• [SOURCE RECORDS]:

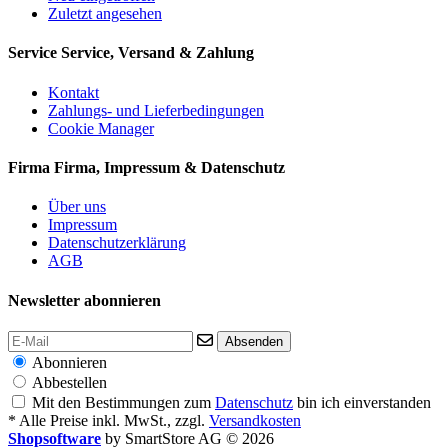
Zuletzt angesehen
Service
Service, Versand & Zahlung
Kontakt
Zahlungs- und Lieferbedingungen
Cookie Manager
Firma
Firma, Impressum & Datenschutz
Über uns
Impressum
Datenschutzerklärung
AGB
Newsletter abonnieren
Absenden
Abonnieren
Abbestellen
Mit den Bestimmungen zum
Datenschutz
bin ich einverstanden
* Alle Preise inkl. MwSt., zzgl.
Versandkosten
Shopsoftware
by SmartStore AG © 2026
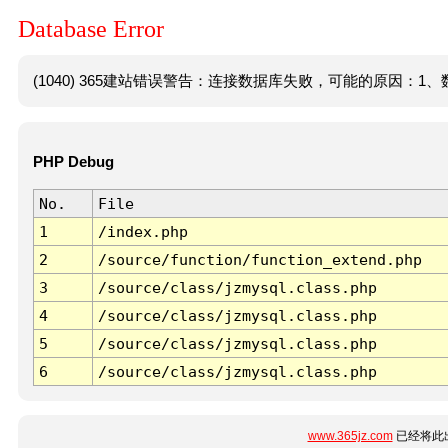
Database Error
(1040) 365建站错误警告：连接数据库失败，可能的原因：1、数
PHP Debug
No.
File
1
/index.php
2
/source/function/function_extend.php
3
/source/class/jzmysql.class.php
4
/source/class/jzmysql.class.php
5
/source/class/jzmysql.class.php
6
/source/class/jzmysql.class.php
www.365jz.com
已经将此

• [AIM OF THE TASK]:
All of the material shown above needs to be duplicated exactly. Omit every picture.

• [RESPONSE TO THE TASK]:
Zuletzt angesehen
Service
Service, Versand & Zahlung
Kontakt
Zahlungs- und Lieferbedingungen
Cookie Manager
Firma
Firma, Impressum & Datenschutz
Über uns
Impressum
Datenschutzerklärung
AGB
Newsletter abonnieren
Absenden
Abonnieren
Abbestellen
Mit den Bestimmungen zum
Datenschutz
bin ich einverstanden
* Alle Preise inkl. MwSt., zzgl.
Versandkosten
Shopsoftware
by SmartStore AG © 2026
Database Error
(1040) 365建站错误警告：连接数据库失败，可能的原因：1、数
PHP Debug
No.
File
1
/index.php
2
/source/function/function_extend.php
3
/source/class/jzmysql.class.php
4
/source/class/jzmysql.class.php
5
/source/class/jzmysql.class.php
6
/source/class/jzmysql.class.php
www.365jz.com
已经将此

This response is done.